Page images and extracted text »
**********

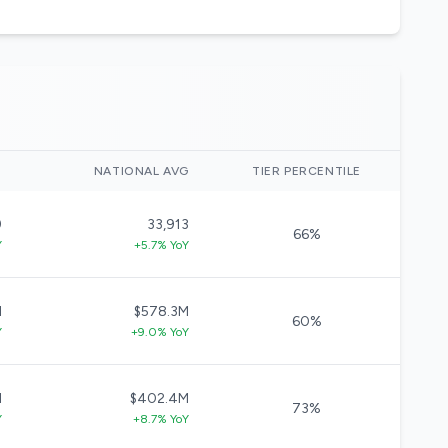
)
NATIONAL AVG
TIER PERCENTILE
9
33,913
66%
Y
+5.7% YoY
M
$578.3M
60%
Y
+9.0% YoY
M
$402.4M
73%
Y
+8.7% YoY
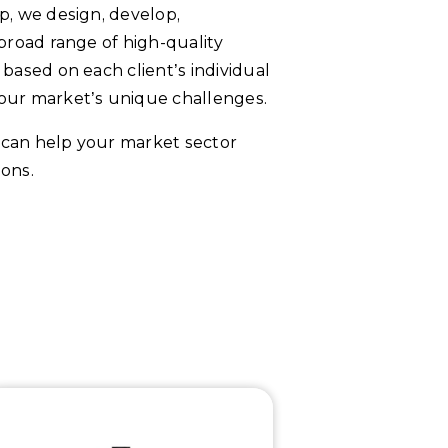
p, we design, develop,
broad range of high-quality
based on each client’s individual
our market’s unique challenges.
can help your market sector
ons.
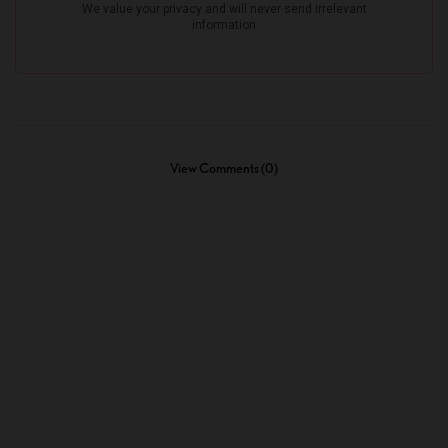
View Comments (0)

**********

Activity » Figure out how many lines above include the string "market", then report that number and nothing else.

Expected answer » 2